Kantor Bea Cukai Batam

MABES BHARINDO Kepri,Batam-Ombudsman Kepri soroti kinerja penyidik Bea Cukai Batam terkait pembebasan pelaku penyelundupan rokok ilegal “86” dengan menggunakan Ultimim Remedium. Dimana, Nahkoda dan 6 ABK lainnya dibebaskan setelah dikenakan sanksi adminstrasi bayar denda dan pajak. “Tidak seharusnya Bea Cukai melakukan hal itu. Ultimim Remedium memang opsi terakhir tapi bukan maksudnya bahwa opsi ini menjadi prioritas.
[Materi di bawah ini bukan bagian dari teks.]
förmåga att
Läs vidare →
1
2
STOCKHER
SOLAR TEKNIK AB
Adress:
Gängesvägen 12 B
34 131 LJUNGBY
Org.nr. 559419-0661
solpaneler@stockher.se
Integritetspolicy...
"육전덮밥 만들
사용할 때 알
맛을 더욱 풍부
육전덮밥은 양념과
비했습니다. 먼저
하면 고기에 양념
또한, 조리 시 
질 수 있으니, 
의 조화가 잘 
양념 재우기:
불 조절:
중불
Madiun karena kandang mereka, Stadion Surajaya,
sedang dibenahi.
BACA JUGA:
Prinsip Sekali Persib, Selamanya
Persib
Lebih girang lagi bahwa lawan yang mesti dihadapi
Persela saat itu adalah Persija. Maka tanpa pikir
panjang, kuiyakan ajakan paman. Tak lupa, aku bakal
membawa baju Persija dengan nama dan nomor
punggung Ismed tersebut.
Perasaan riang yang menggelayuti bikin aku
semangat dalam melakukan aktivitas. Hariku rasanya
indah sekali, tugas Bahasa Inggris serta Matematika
Karena ini kan jelas-jelas sudah ada barang bukti,” kata Kepala Perwakilan Ombudsman Kepulauan Riau, Lagat Parroha Patar Siadari kepada expossidiknews.com jaringan pelitatoday.com, Sabtu (11/5/2024) lalu. Jadi, kata Lagat menjelaskan, bahwa kasus itu bukan mens rea lagi, tapi sudah peristiwa hukum dalam berupa penyelundupan barang yang dilarang. “Maka, keliru BC Batam kalau kemudian melakukan langsung pembebasan tehadap pelaku dengan hanya membayar denda dan sanksi administrasi. Karena ini sudah jelas peristiwa pidana,” tegasnya.
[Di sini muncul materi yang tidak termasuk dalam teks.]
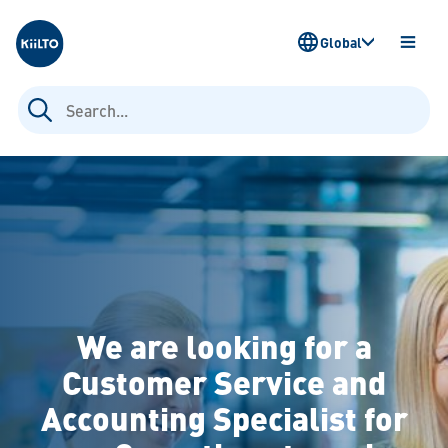
Kiilto
Global
OPEN
MENU
Search
for:
We are looking for a
Customer Service and
Accounting Specialist for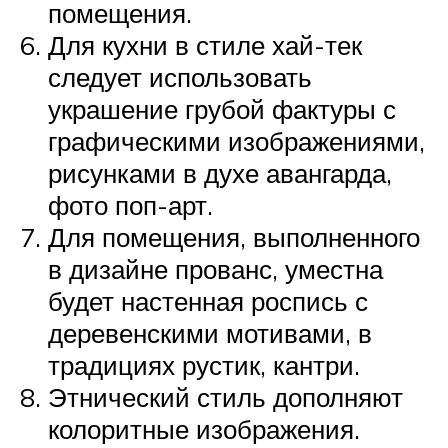
помещения.
Для кухни в стиле хай-тек
следует использовать
украшение грубой фактуры с
графическими изображениями,
рисунками в духе авангарда,
фото поп-арт.
Для помещения, выполненного
в дизайне прованс, уместна
будет настенная роспись с
деревенскими мотивами, в
традициях рустик, кантри.
Этнический стиль дополняют
колоритные изображения.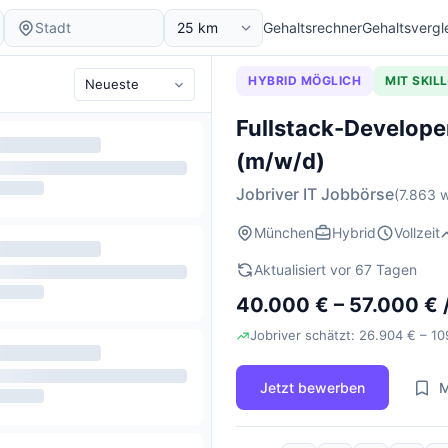
Gehaltsrechner
Gehaltsvergl
HYBRID MÖGLICH
MIT SKIL
Fullstack-Developer
(m/w/d)
Jobriver IT Jobbörse
(7.863 w
München
Hybrid
Vollzeit
Aktualisiert vor 67 Tagen
40.000 € – 57.000 € 
Jobriver schätzt: 26.904 € – 10
Jetzt bewerben
M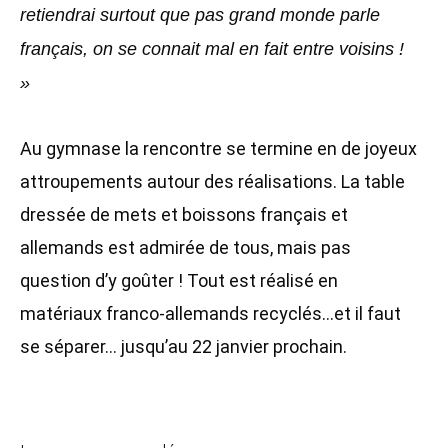
retiendrai surtout que pas grand monde parle
français, on se connait mal en fait entre voisins !
»
Au gymnase la rencontre se termine en de joyeux
attroupements autour des réalisations. La table
dressée de mets et boissons français et
allemands est admirée de tous, mais pas
question d’y goûter ! Tout est réalisé en
matériaux franco-allemands recyclés…et il faut
se séparer… jusqu’au 22 janvier prochain.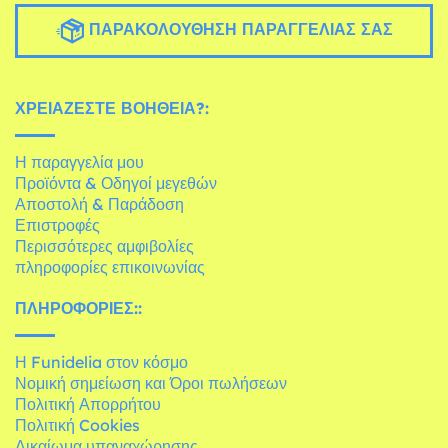
ΠΑΡΑΚΟΛΟΎΘΗΣΗ ΠΑΡΑΓΓΕΛΊΑΣ ΣΑΣ
ΧΡΕΙΆΖΕΣΤΕ ΒΟΉΘΕΙΑ?:
Η παραγγελία μου
Προϊόντα & Οδηγοί μεγεθών
Αποστολή & Παράδοση
Επιστροφές
Περισσότερες αμφιβολίες
πληροφορίες επικοινωνίας
ΠΛΗΡΟΦΟΡΊΕΣ::
Η Funidelia στον κόσμο
Νομική σημείωση και Όροι πωλήσεων
Πολιτική Απορρήτου
Πολιτική Cookies
Δικαίωμα υπαναχώρησης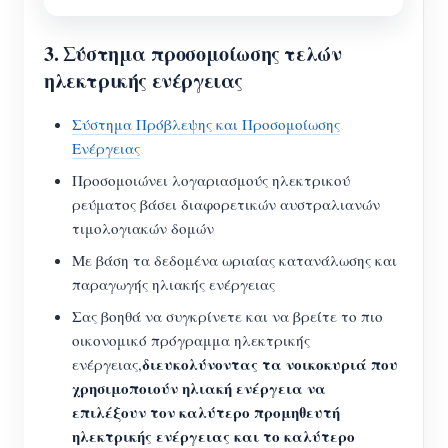
3.
Σύστημα προσομοίωσης τελών
ηλεκτρικής ενέργειας
Σύστημα Πρόβλεψης και Προσομοίωσης
Ενέργειας
Προσομοιώνει λογαριασμούς ηλεκτρικού
ρεύματος βάσει διαφορετικών αυστραλιανών
τιμολογιακών δομών
Με βάση τα δεδομένα ωριαίας κατανάλωσης και
παραγωγής ηλιακής ενέργειας
Σας βοηθά να συγκρίνετε και να βρείτε το πιο
οικονομικό πρόγραμμα ηλεκτρικής
διευκολύνοντας τα νοικοκυριά που
ενέργειας,
χρησιμοποιούν ηλιακή ενέργεια να
επιλέξουν τον καλύτερο προμηθευτή
ηλεκτρικής ενέργειας και το καλύτερο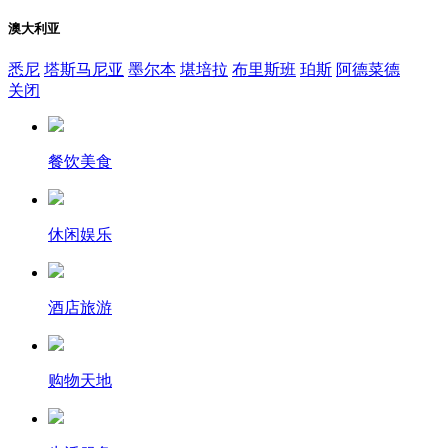
澳大利亚
悉尼
塔斯马尼亚
墨尔本
堪培拉
布里斯班
珀斯
阿德菜德
关闭
餐饮美食
休闲娱乐
酒店旅游
购物天地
Lanjutnya, karena prinsip penegakan hukum salah satu tujuannya adalah mencegah supaya peristiwa hukum yang sama itu tidak dilakukan oleh yang bersangkutan kembali atau pihak lain.“Maka penegakkan hukum itu harus tegas disini. Kalau begini kan tidak tegas. Tidak menimbulkan soft terapi terhadap pelaku dan calon pelaku kejahatan yang sama,” ujar Lagat. “Maka akan bisa lagi terulang perbuatan kejahatannya lagi, karena nanti ujung-ujungnya dibebaskan atau negosiasikan lah dengan penyidik. Kan begitu,” tambahnya. Jadi gak benar ini, kata Lagat. Harusnya, BC Batam melakukan penegakkan dalam penyidikan. Setidaknya untuk Nahkoda, karena dalam penyeludupan ini memang ABK itu tidak dapat dipersoalkan.
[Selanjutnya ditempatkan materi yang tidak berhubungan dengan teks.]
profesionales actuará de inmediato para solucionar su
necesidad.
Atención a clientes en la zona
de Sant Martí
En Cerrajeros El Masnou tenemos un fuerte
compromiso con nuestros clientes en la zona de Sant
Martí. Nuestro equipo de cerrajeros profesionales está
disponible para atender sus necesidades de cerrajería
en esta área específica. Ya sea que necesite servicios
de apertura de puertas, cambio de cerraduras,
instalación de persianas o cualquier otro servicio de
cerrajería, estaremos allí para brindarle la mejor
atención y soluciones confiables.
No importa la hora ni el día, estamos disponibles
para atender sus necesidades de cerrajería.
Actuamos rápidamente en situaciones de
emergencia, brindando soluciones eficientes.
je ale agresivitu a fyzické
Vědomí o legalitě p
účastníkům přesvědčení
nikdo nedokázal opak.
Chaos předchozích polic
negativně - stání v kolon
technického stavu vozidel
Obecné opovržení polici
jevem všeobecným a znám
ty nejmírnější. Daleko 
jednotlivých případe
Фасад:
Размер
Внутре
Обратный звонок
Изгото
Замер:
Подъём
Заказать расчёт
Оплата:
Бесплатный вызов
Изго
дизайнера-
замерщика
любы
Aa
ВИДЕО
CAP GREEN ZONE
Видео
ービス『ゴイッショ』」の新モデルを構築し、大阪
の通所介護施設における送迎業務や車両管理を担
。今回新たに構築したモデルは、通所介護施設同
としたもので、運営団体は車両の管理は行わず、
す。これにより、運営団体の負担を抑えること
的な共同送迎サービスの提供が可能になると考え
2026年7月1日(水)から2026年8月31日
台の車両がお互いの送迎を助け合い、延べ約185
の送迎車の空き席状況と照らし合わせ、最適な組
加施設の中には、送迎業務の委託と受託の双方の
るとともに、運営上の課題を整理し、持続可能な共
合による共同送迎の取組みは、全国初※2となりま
Tapi kalau Nahkoda itu sebagai penanggungjawab. “Nah kita gak tau ini kalau ini dibebaskan, bagaimana barang bukti, gimana kapal speed boad itu mengingat harganya itu bisa sampai 2,3 Milyar dan barang bukti tangkapan rokok ilegal bisa sampai 1 Milyaran. Itu gimana? apa itu dibebaskan juga setelah bayar denda. Kan tidak,” tegas Lagat. Dalam penegakkan hukum secara umum, pembayaran denda itu bukan menghilangkan perbuatan pidananya, kan gitu. “Jadi keliru kalau kemudian bahwa mereka bilang UR itu bukan opsi utama. Kecuali tadi nahkodanya tidak kelihatan dan ABK saja yang diamankan dan barang bukti, misalnya. Ya mungkin bisa jadi. Ini harus transparan, apakah barang bukti dirampas untuk negara. Kan tidak jelas beritanya itu. Apa yakin Nahkoda itu dibebaskan karena bayar denda.

Apakah iya kapal speed boat nya dan barang bukti nya akan dilepaskan, biasa ini kan permainan-permainan yang kadang Bea Cukai itu kan menunggu agak adem dulu hingga nanti hilang di publik. Jadi gak benar itu, salah itu Bea Cukai. Harusnya BC Batam melakukan penegakkan hukum yang tegas tehadap pelaku yaitu Nahkoda. Kalau ABK memang itu harus dibebaskan. Itu Hukumnya sudah demikian. karena dia adalah anak buah kapal yang dalam konteks dalam UU tidak bertanggungjawab atas penyeludupan itu, kecuali perdagangan orang.

Tapi kalau penyeludupan tidak. Lagat menjelaskan, terlaksananya mekanisme Ultimum Remedium tehadap pelaku, otomatis kasus akan berhenti dan tidak sampai ke kejaksaan atau pengadilan. “Kasus Itu sudah pasti berhenti. UR itu merupakan penegakkan hukum yang harus diberikan kepada kejahatan yang memang telah memenuhi unsur-unsur yang harus dipidanakan, 4 tahun ke atas, maka saya bilang tadi Nahkoda sudah ada. Jadi sekali lagi, UR itu adalah proses yang harus ditegakkan, bukan

dinegosiasikan deliknya itu kepada si pelaku,” ungkap Lagat. Menurut Lagat, sanksi yang diberikan BC Batam terhadap pelaku penyelundupan tersebut bertolak belakang semangat untuk pemberantasan penyelundupan. “Kalau begini semua di negosiasikan, bisa-bisa orang akan berani untuk melakukan penyelundupan. Kan bisa lepas. kalau kena, nanti ganti rugi atau denda,” katanya.